The adjacency matrix determines how information flows across the graph.

This is spectral graph theory and neural networks combined.

140.17 Generative Models

Generative AI models produce new samples.

Linear algebra appears in several forms:

Model type Linear algebra role
Language models Token embeddings and attention
Diffusion models Noise vectors and denoising networks
Image generators Latent spaces and convolutional layers
Autoencoders Encoder and decoder maps
GANs Generator and discriminator matrices

Latent vector spaces are central. A model often maps a vector

$$ z\in\mathbb{R}^d $$

to a generated object.

Interpolating between latent vectors can produce smooth changes in generated outputs.

140.18 Retrieval-Augmented Generation

Retrieval-augmented generation combines search with generation.

Documents are embedded as vectors:

$$ d_1,\ldots,d_N. $$

A query is embedded as

$$ q. $$

Retrieval selects documents with large similarity scores:

$$ q^Td_i. $$

The selected documents are then passed to a language model as context.

Thus RAG systems depend heavily on:

Component Linear algebra operation
Embedding model Vector representation
Vector database Nearest-neighbor search
Similarity scoring Dot products or cosine similarity
Reranking Matrix and vector scoring
Generation Transformer inference

The retrieval step is essentially large-scale vector search.

140.19 Model Compression

Large AI models are expensive to store and run.

Linear algebra supports compression through:

Method Linear algebra idea
Low-rank factorization Replace (W) by (UV^T)
Pruning Remove small or unimportant weights
Quantization Store lower-precision values
Sparse matrices Exploit zeros
Distillation Approximate one function by another

Low-rank methods explicitly use matrix factorization. Quantization changes the scalar representation. Sparse methods change the matrix storage pattern.

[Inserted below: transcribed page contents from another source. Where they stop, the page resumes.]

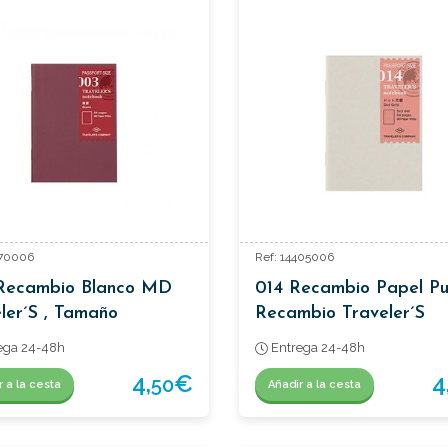
370006
Ref: 14405006
Recambio Blanco MD
014 Recambio Papel Pu
ler´s , Tamaño
Recambio Traveler´s
porte.
Passaporte.
ega 24-48h
Entrega 24-48h
4,
€
4
50
r a la cesta
Añadir a la cesta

These techniques reduce memory bandwidth and computational cost.

140.20 Hardware and Tensor Algebra

AI hardware is optimized for tensor operations.

A tensor program is usually a sequence of operations such as:

$$ C = AB, $$

$$ Y = XW+b, $$

$$ QK^T, $$

and reductions such as sums, norms, and softmax.

Performance depends on:

Factor Linear algebra issue
Matrix shape Arithmetic intensity
Memory layout Data movement
Precision Numerical error
Blocking Cache and accelerator use
Sparsity Irregular computation

Even when the model is described statistically, the execution is numerical linear algebra.

140.21 AI for Linear Algebra

AI is also being used to discover or accelerate linear algebra algorithms.

One example is AlphaTensor, which used reinforcement learning to search for matrix multiplication algorithms with fewer scalar multiplications. Matrix multiplication is a core operation in linear algebra and machine learning, so algorithmic improvements can matter at large scale.

This reverses the usual relationship.

Linear algebra supports AI, and AI can search for better linear algebra procedures.

140.22 Numerical Stability

Modern AI uses finite precision arithmetic.

Common formats include 32-bit floating point, 16-bit floating point, bfloat16, and lower-precision quantized formats.

Numerical issues include:

Issue Effect
Overflow Values exceed representable range
Underflow Values become too small
Roundoff Accumulated arithmetic error
Ill-conditioning Small perturbations become large
Instability in softmax Large exponentials

Stable implementations often subtract the maximum before applying softmax. This keeps exponentials in a safe numerical range and is standard in attention implementations.

140.23 Summary

Modern AI is applied linear algebra at large scale.

The central ideas are:

Concept AI role
Vectors Represent data and parameters
Matrices Represent learned transformations
Tensors Store batches, activations, and weights
Inner products Similarity and attention scores
Matrix multiplication Core computation
Gradients Training signal
Jacobians Chain rule and backpropagation
SVD Compression and dimensionality reduction
Eigenvectors PCA, graph learning, spectral methods
Low-rank approximation Efficient models
Sparse matrices Efficient storage and computation
State space matrices Long-sequence modeling
Vector search Retrieval and recommendation

AI systems may appear complex at the application level, but their computational core is a small set of linear-algebraic operations repeated at very large scale.